(Material provided)

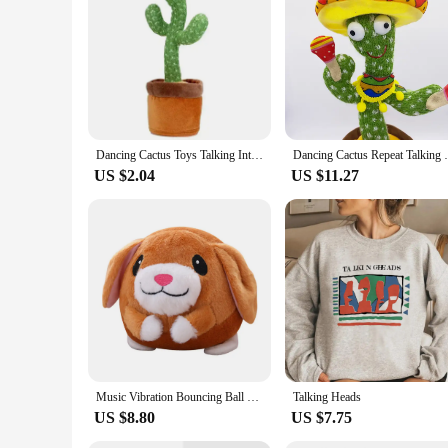
Features:
**Entertaining and Educational Companion**
The Talking and Dancing Cactus is not just a decorative piece
responsive system that allows it to react to sound. Whether it
addition to any collection of whimsical home decor items or 
**Versatile and User-Friendly**
The Talking and Dancing Cactus is not just a static display; it
centerpiece at parties. The cactus's user-friendly design ens
Dancing Cactus Toys Talking Interactive Dancing Sing Toy Mimicking Recording Repeating What You Say with 120Song Baby Adult Gift
Dancing Cactus Repeat Talking Toy Electron
place and move around, allowing for versatile placement opt
US $2.04
US $11.27
**A Must-Have for Collectors and Vendors**
For vendors and collectors looking to add a unique and engagi
any collection. The cactus's sets are available for purchase,
a collector seeking a new addition to your collection, this c
Music Vibration Bouncing Ball Bite Resistant Funny Interactive Squeaky Toys Talking Self-Moving for Small Medium Dogs
Talking Heads
US $8.80
US $7.75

(End Material provided)

Beginning with the line that contains "Collectors and Vendors**", output each line of the listing above through the last one, exactly and with nothing added.

## Output:
**A Must-Have for Collectors and Vendors**
For vendors and collectors looking to add a unique and engagi
any collection. The cactus's sets are available for purchase,
a collector seeking a new addition to your collection, this c
Music Vibration Bouncing Ball Bite Resistant Funny Interactive Squeaky Toys Talking Self-Moving for Small Medium Dogs
Talking Heads
US $8.80
US $7.75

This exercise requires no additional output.